Volviendo al tema con el que abríamos, dos días después de dejar la Declaración de Nueva York, la Administración Trump reconocía a Jerusalén como capital israelí, agravando la eterna crisis de Oriente Medio. Un chimpancé de pelo naranja está jugando con un mechero en una habitación llena de pólvora. La única esperanza que tenemos es que, dado que estamos hablando de Trump, quizás no sepa encender el artefacto.

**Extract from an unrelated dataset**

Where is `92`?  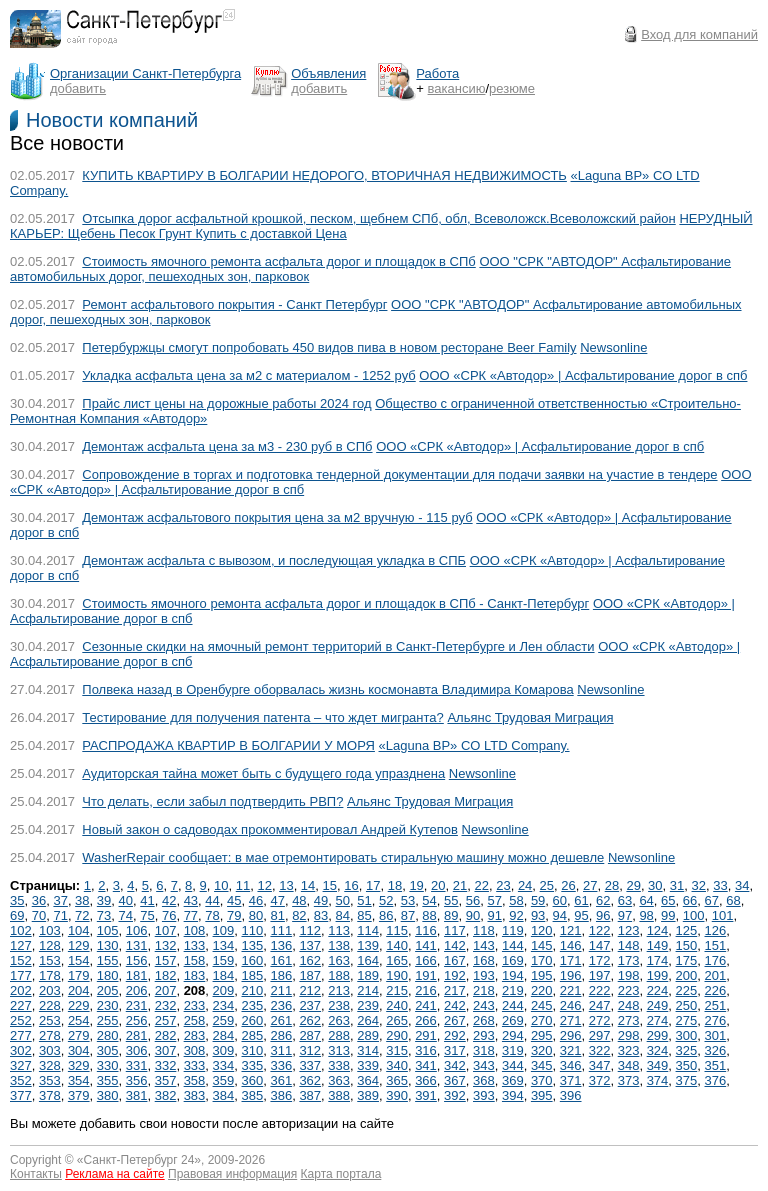 92 is located at coordinates (516, 915).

La vergonzosa lista completa:

¡Y si eso fuera todo! Uno de los principios básicos de una superpotencia es mantener una política exterior sin importar el Gobierno nacional. No sólo por la propia superpotencia, sino por sus aliados y, sobre todo, por el trato con la oposición internacional. Hacer la siempre popular crítica al capitalismo (“¡La UE es cómplice!”) estaría bien si el Pacto por la Inmigración no fuera una extensión de los Derechos Humanos. O si el Pacto de París no comprometiese, precisamente, al capital. Hoy podemos comprobar que las ensoñaciones anti-establishment eran propias de un cuñadismo raquítico y autocomplaciente. Trump está comprometiendo a la Sociedad Internacional, cuando ganó las elecciones, no había nada de qué alegrarse. Un año después queda demostrado. Aquí la lista de cosas de las que el Presidente de Estados Unidos ha sacado a su país (ABC):

  1. acuerdo contra el cambio climático,
  2. el tratado comercial Transpacífico,
  3. acercamiento en las relaciones con Cuba,
  4. renegociación con México y Canadá del Tratado de Libre Comercio de América del Norte,
  5. la UNESCO,
  6. Pacto de Nueva York.

Mientras tanto, hay unos 65 millones de personas refugiadas por conflictos políticos, conflictos armados o crisis humanitarias. Dado el cambio climático, dentro de poco, ésta será también una causa de refugio. La situación en Oriente Próximo sigue siendo candente. El etcétera es largo. La próxima vez que se alegren de la derrota del establishment, piensen en quién sale victorioso.